> [TASK] From the entries that follow, copy exactly the lines beginning at the line holding "Poterie de l'ancienne école" and continuing through the line holding "La Vôge-les-Bains".

> [RECORDED DATA]
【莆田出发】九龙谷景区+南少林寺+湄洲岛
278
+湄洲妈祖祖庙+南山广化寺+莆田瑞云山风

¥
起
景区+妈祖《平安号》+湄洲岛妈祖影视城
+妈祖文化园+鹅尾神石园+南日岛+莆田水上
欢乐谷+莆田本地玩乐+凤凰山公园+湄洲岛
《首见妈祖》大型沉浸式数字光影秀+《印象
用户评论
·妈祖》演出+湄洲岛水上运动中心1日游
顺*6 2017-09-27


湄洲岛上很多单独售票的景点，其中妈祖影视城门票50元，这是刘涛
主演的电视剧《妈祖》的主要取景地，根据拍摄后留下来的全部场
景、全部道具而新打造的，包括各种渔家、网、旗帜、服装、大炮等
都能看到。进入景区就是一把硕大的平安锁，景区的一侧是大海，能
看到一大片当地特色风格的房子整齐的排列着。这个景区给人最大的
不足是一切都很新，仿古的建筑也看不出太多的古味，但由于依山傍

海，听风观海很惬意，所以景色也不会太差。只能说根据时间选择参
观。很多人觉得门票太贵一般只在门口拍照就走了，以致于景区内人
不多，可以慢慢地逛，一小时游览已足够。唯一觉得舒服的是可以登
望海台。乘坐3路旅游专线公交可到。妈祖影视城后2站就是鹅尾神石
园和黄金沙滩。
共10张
* * *
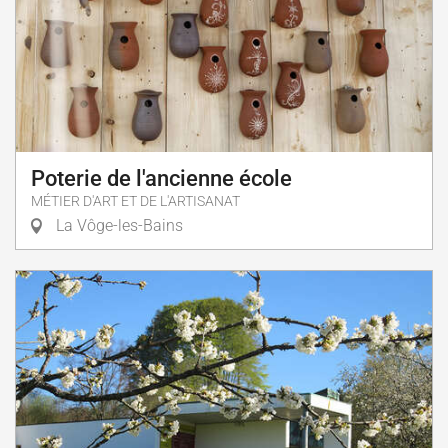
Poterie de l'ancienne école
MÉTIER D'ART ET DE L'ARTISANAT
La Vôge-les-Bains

> [RESPONSE AREA]
Poterie de l'ancienne école
MÉTIER D'ART ET DE L'ARTISANAT
La Vôge-les-Bains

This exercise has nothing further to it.